The menu includes two dozen choices for appetizers and almost as many entrée selections too. On my first visit, my friends and I sampled nearly everything on the menu in a true test of gastronomic endurance.
The pear salad with parsnip strips, Brie and a yuzu honey dressing was one of the best appetizers of the night--the creamy cheese and sweet pears. The beet salad was flavorful and so elegant in presentation.
The poached egg with sorrel, black trumpet mushrooms and goatsmilk burrata was rich and creamy, with a unique blend of flavorful herbs.
And of course we sampled the famous bone marrow--a large bone halved in two, roasted and served with crisp crostini and mushrooms. The buttery bone marrow paired nicely with the earthy mushrooms.
My entrée--the seared duck breast--was good, but given the high praise I've heard about this dish, I expected it to be better. The meat was tender and flavorful, but a little gamier than I usually prefer.
Among the entrees ordered at the table, the double pork chop was the best. And it was a huge portion of meat--like a portion for a caveman! The pork was well cooked, and nicely seasoned. The peach confit and plum sauce that accompanied the meat were quite tasty.
Despite stuffing ourselves with appetizers and entrees, we decided as long as we'd trekked all the way out to the valley, we should try dessert too.
The chocolate crema ingelese, served with olive oil and sea salt, was great. The mousse was smooth, with rich chocolate flavor. The roasted stuffed apple with white chocolate crema ingelese and Jack Daniels caramel sauce was also quite good.
For round two, I joined friends for dinner at Cachagua last week, a holiday get-together of sorts.
We were more reserved in our ordering this time--picking up mostly appetizers and a just a few entrees.
The beer-battered wild rice pancake, topped with mushrooms, was the sleeper hit. The flavor combination was totally unexpected--the earthy mushrooms and the creamy beer batter. The quail was also very good. The meat was tender--always tricky with such a tiny little bird--and the accompanying chile pasta was a unique pairing that built heat with each bite.
The chanterelle and porcini soup was rich and creamy, packed with mushroom flavor. But we thought this heavy soup might have been better as a sauce.

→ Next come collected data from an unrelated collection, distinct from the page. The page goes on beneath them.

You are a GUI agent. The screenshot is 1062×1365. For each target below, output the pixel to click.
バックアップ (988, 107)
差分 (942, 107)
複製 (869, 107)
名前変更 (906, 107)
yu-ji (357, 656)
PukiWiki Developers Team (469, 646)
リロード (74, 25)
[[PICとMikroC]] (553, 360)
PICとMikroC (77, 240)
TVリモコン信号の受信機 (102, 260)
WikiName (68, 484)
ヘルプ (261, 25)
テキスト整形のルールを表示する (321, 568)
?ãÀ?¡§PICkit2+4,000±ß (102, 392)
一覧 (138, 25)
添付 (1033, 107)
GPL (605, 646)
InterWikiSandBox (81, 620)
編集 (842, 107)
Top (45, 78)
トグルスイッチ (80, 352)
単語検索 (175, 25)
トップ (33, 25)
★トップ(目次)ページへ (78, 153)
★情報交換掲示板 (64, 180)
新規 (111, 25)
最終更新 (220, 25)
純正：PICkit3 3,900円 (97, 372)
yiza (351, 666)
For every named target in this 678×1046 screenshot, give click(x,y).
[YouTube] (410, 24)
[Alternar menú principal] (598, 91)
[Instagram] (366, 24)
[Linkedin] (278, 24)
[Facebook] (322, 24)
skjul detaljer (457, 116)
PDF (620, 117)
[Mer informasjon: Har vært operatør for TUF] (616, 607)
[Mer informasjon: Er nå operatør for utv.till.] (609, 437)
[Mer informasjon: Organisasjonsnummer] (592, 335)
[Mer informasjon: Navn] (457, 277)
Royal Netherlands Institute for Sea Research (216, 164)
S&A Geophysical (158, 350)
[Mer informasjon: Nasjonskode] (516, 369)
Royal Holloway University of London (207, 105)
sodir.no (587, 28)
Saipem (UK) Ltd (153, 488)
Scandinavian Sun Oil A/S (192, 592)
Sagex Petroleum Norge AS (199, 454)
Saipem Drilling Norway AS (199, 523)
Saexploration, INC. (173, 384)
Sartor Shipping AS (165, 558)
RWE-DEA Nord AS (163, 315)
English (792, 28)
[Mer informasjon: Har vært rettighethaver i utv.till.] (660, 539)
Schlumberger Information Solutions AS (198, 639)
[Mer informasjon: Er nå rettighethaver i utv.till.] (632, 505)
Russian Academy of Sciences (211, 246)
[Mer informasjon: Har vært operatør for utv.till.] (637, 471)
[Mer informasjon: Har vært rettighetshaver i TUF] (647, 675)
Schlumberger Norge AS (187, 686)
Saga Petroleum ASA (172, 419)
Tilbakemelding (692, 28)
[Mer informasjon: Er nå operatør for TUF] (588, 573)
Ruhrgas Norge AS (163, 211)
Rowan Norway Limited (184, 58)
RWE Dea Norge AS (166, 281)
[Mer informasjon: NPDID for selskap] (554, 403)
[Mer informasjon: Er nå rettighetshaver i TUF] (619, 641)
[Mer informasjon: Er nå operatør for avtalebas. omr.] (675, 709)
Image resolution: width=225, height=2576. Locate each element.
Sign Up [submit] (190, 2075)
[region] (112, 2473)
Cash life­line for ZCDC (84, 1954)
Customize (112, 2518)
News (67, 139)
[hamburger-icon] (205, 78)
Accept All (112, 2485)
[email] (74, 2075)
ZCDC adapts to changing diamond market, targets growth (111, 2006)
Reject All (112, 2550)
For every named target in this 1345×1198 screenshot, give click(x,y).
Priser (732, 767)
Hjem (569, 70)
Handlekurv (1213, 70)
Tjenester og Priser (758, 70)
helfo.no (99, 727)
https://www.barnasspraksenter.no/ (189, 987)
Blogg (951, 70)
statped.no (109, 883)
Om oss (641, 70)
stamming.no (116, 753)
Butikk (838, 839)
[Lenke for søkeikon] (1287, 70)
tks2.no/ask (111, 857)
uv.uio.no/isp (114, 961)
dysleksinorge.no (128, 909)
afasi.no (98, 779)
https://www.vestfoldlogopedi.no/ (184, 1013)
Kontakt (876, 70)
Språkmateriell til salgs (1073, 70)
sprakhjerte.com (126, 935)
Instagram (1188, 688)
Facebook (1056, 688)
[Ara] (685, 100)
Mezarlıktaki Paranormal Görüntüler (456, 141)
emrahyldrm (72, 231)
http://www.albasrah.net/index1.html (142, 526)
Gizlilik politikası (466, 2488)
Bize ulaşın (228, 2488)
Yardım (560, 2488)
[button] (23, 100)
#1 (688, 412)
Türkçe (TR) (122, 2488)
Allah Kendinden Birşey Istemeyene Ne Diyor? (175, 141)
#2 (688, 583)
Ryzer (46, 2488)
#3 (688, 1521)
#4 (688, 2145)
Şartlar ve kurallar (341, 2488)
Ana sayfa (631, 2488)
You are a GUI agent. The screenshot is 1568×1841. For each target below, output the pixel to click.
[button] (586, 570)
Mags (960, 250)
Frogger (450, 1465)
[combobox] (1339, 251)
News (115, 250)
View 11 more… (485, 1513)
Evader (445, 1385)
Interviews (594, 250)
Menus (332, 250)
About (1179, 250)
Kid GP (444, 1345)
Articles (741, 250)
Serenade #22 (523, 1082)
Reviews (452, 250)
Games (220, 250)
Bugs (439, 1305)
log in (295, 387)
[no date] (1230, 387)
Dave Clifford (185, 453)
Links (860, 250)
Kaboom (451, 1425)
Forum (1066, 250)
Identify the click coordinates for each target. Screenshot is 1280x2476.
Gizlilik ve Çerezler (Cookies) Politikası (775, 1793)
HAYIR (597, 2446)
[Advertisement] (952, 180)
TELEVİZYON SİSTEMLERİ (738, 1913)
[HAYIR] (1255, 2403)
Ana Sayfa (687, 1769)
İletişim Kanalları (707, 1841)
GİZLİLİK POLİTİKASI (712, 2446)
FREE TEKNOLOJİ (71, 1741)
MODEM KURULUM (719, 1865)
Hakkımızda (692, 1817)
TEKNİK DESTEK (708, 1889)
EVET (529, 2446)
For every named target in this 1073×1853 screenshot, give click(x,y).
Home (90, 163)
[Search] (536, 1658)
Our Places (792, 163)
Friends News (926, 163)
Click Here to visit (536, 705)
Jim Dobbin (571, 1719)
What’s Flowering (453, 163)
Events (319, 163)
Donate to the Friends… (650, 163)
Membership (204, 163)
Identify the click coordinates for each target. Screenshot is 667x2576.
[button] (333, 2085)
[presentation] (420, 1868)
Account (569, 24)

And of course the bone marrow was as buttery as always.
Two of the entrees really shined: the pork ribs--topped with a delicious housemade mole sauce--and the chef's famous rabbit five ways. The latter arrived with five preparations of rabbit: fried, braised, stewed, bacon and terrine. The terrine was my favorite, with smoky flavors and a hint of spice.
We sampled two desserts--the Jack Daniels apple cobbler and the white chocolate parfait. The cobbler was full of sweet apples and the perfect wintertime dessert. For those less indulgent, the parfait was a clean, light finish to dinner.
Not every dish is a knock-out, but you'll find food certainly as tasty as any of the fancier spots on the Monterey Peninsula. And dinner here doesn't come with the high price tags so common on the Peninsula--the food and wine are remarkably reasonable considering the quality and the portions.
Cachagua is really an otherworldly experience--and it might not be for everyone. But if you're willing to take a chance on a dining experience that's rough around the edges and head out to the valley with an open mind, you can find one of the Central Coast's hidden culinary gems.
Just remember, when it comes to the bill, split checks are a big no-no at Cachagua. If you're dining with a group, make sure you all bring cash or make sure one of you has a healthy credit card balance to foot the bill.